### What needs to be done
For each line of the data below that holds "Podemos", copy the line.

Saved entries

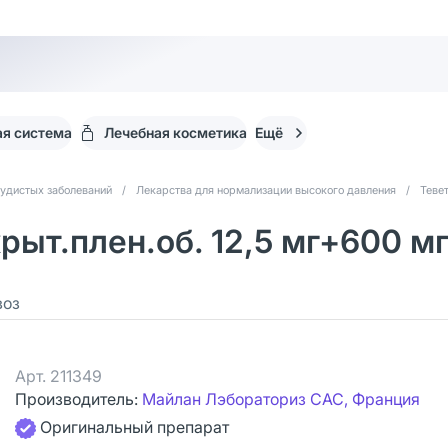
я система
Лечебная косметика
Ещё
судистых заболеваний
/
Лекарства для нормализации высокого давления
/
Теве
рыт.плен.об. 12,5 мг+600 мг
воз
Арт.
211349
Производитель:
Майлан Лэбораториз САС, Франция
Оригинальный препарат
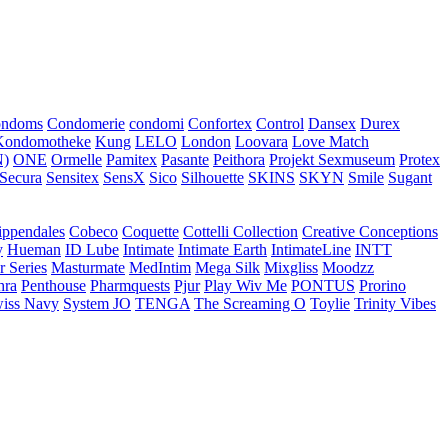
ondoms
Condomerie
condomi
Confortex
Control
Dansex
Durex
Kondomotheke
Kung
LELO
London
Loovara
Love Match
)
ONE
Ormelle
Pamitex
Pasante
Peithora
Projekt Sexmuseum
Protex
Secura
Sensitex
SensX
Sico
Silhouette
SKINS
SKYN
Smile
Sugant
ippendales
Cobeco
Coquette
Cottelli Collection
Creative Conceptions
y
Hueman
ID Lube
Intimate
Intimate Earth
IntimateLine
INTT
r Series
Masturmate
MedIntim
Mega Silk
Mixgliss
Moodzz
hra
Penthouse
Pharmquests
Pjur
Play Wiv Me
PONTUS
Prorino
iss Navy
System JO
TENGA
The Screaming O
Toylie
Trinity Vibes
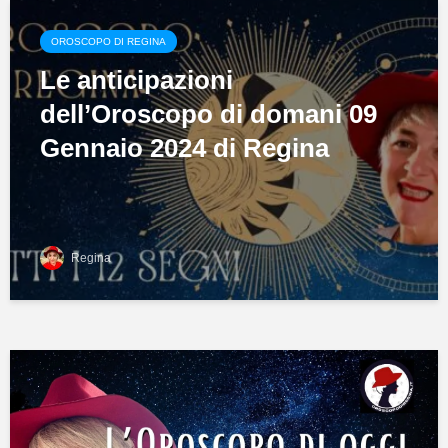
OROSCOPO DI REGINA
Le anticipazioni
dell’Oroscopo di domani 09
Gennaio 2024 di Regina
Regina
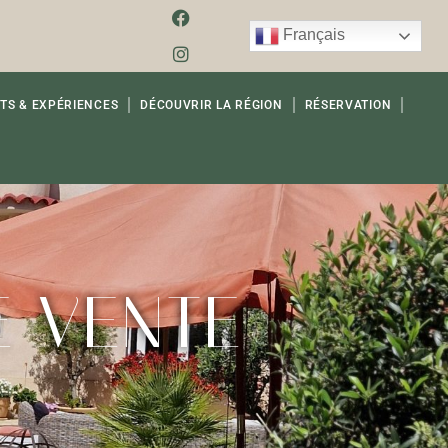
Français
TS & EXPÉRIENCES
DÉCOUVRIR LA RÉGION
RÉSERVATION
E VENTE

...

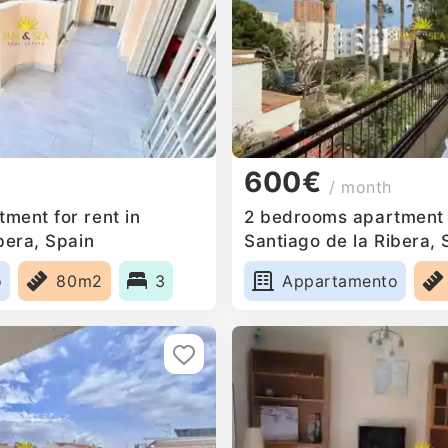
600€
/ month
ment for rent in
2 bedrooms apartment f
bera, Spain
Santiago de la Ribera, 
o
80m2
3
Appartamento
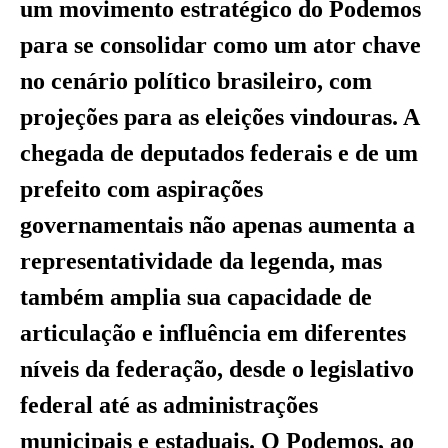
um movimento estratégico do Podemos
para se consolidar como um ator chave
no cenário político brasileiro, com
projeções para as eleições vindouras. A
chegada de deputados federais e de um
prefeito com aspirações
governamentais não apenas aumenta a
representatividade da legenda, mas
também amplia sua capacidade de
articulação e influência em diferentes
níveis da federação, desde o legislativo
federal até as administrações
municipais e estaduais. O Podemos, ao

### Task output
um movimento estratégico do Podemos
municipais e estaduais. O Podemos, ao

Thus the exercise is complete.